Restaurant information
- Established: 1971
- Location: 3440 Wilshire Blvd, Koreatown, Los Angeles, Los Angeles, California, United States
- Coordinates: 34°3′41.7414″N 118°17′56.511″W﻿ / ﻿34.061594833°N 118.29903083°W
- Website: https://www.cafebrassmonkey.com/

= Cafe Brass Monkey =

Dive bar and restaurant in Koreatown, Los Angeles, CA

Cafe Brass Monkey, also known as the Brass Monkey, is a karaoke dive bar and restaurant in the Koreatown neighborhood of Los Angeles, California.

== Overview ==
Opened in 1971, the Brass Monkey is a ski lodge style dive bar, described by the Los Angeles Times as "arguably L.A.'s best feel-good karaoke bar." The bar is frequented by industry players and celebrities such as: Margaret Cho, Matt Damon, Ben Affleck, John Mayer, Manny Pacquiao, Ben Stiller and Courtney Cox. The Brass Monkey has been described as Seth McFarlane's hangout choice and karaoke spot to sing Frank Sinatra.

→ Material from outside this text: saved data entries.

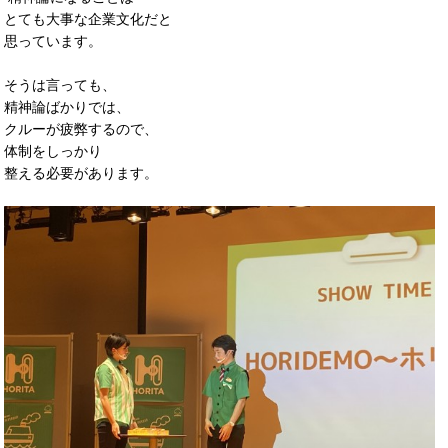
とても大事な企業文化だと
思っています。
そうは言っても、
精神論ばかりでは、
クルーが疲弊するので、
体制をしっかり
整える必要があります。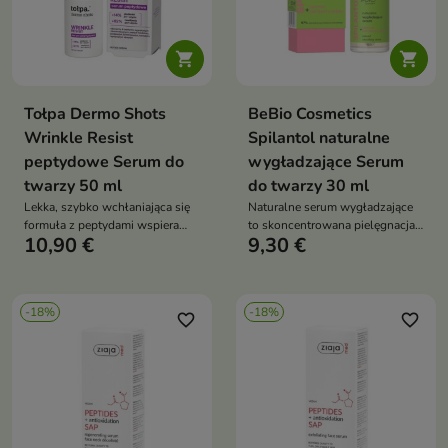


Tołpa Dermo Shots
BeBio Cosmetics
Wrinkle Resist
Spilantol naturalne
peptydowe Serum do
wygładzające Serum
twarzy 50 ml
do twarzy 30 ml
Lekka, szybko wchłaniająca się
Naturalne serum wygładzające
formuła z peptydami wspiera
to skoncentrowana pielęgnacja
10,90 €
9,30 €
poprawę jędrności i
anti-aging, która poprawia
elastyczności skóry.
jędrność skóry, redukuje drobne
zmarszczki i przywraca cerze
młodszy wygląd
-18%
-18%
favorite_border
favorite_border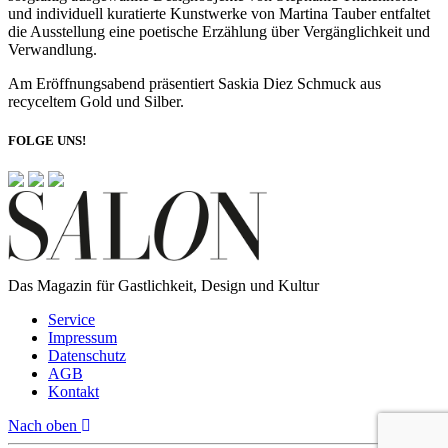
und individuell kuratierte Kunstwerke von Martina Tauber entfaltet
die Ausstellung eine poetische Erzählung über Vergänglichkeit und
Verwandlung.
Am Eröffnungsabend präsentiert Saskia Diez Schmuck aus
recyceltem Gold und Silber.
FOLGE UNS!
Das Magazin für Gastlichkeit, Design und Kultur
Service
Impressum
Datenschutz
AGB
Kontakt
Nach oben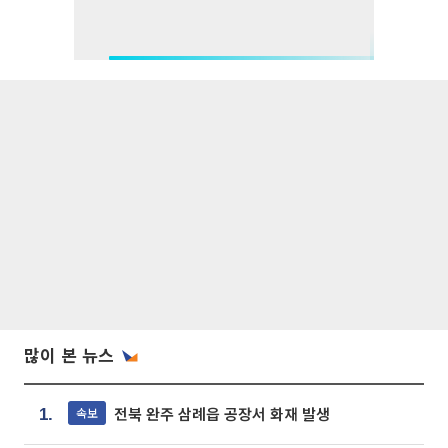
많이 본 뉴스
전북 완주 삼례읍 공장서 화재 발생
속보
1.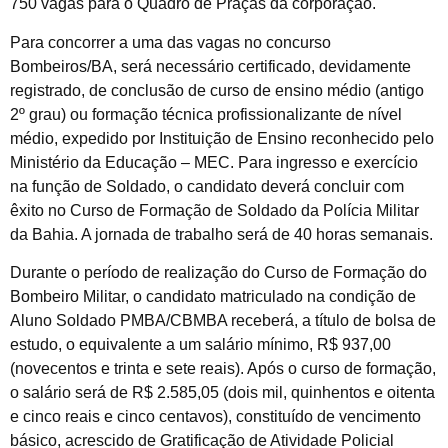
750 vagas para o Quadro de Praças da corporação.
Para concorrer a uma das vagas no concurso
Bombeiros/BA, será necessário certificado, devidamente
registrado, de conclusão de curso de ensino médio (antigo
2º grau) ou formação técnica profissionalizante de nível
médio, expedido por Instituição de Ensino reconhecido pelo
Ministério da Educação – MEC. Para ingresso e exercício
na função de Soldado, o candidato deverá concluir com
êxito no Curso de Formação de Soldado da Polícia Militar
da Bahia. A jornada de trabalho será de 40 horas semanais.
Durante o período de realização do Curso de Formação do
Bombeiro Militar, o candidato matriculado na condição de
Aluno Soldado PMBA/CBMBA receberá, a título de bolsa de
estudo, o equivalente a um salário mínimo, R$ 937,00
(novecentos e trinta e sete reais). Após o curso de formação,
o salário será de R$ 2.585,05 (dois mil, quinhentos e oitenta
e cinco reais e cinco centavos), constituído de vencimento
básico, acrescido de Gratificação de Atividade Policial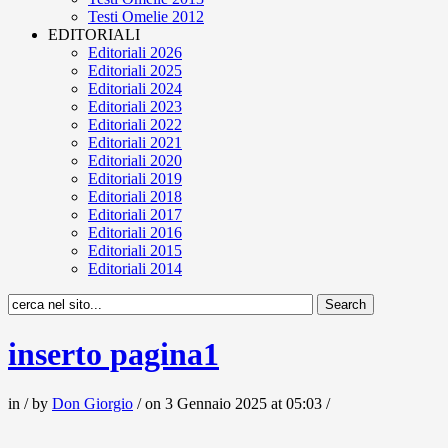
Testi Omelie 2012
EDITORIALI
Editoriali 2026
Editoriali 2025
Editoriali 2024
Editoriali 2023
Editoriali 2022
Editoriali 2021
Editoriali 2020
Editoriali 2019
Editoriali 2018
Editoriali 2017
Editoriali 2016
Editoriali 2015
Editoriali 2014
inserto pagina1
in / by
Don Giorgio
/ on 3 Gennaio 2025 at 05:03 /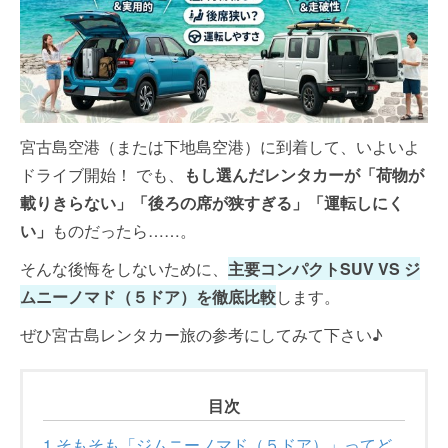
宮古島空港（または下地島空港）に到着して、いよいよ
ドライブ開始！ でも、
もし選んだレンタカーが「荷物が
載りきらない」「後ろの席が狭すぎる」「運転しにく
い」
ものだったら……。
そんな後悔をしないために、
主要コンパクトSUV VS ジ
ムニーノマド（５ドア）を徹底比較
します。
ぜひ宮古島レンタカー旅の参考にしてみて下さい♪
目次
1
そもそも「ジムニーノマド（５ドア）」ってど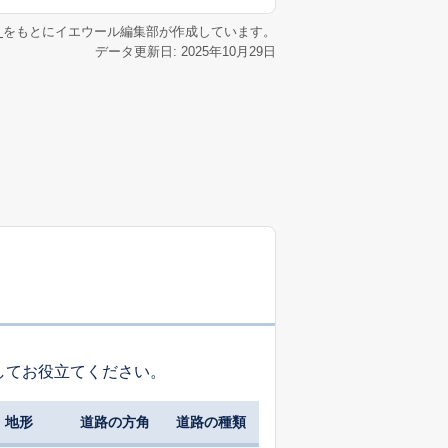
リ
をもとにイエウール編集部が作成しています。
データ更新日: 2025年10月29日
してお役立てください。
地形
道路の方角
道路の種類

As of November 2022, owner Alan Spear has run the Brass Monkey for more than three decades, and was regarded as "L.A. karaoke royalty" by the Los Angeles Times.

== Reception ==
The Brass Monkey has featured on several lists from publications like Los Angeles Magazine's "The 5 Coolest Karaoke Bars in L.A." (2022), LA Weekly's "The 10 Best Bars in Los Angeles" (2017), and Thrillist's "10 best karaoke bars in LA" (2014), including being described by the LA Times as a "Feel-Good-Favorite."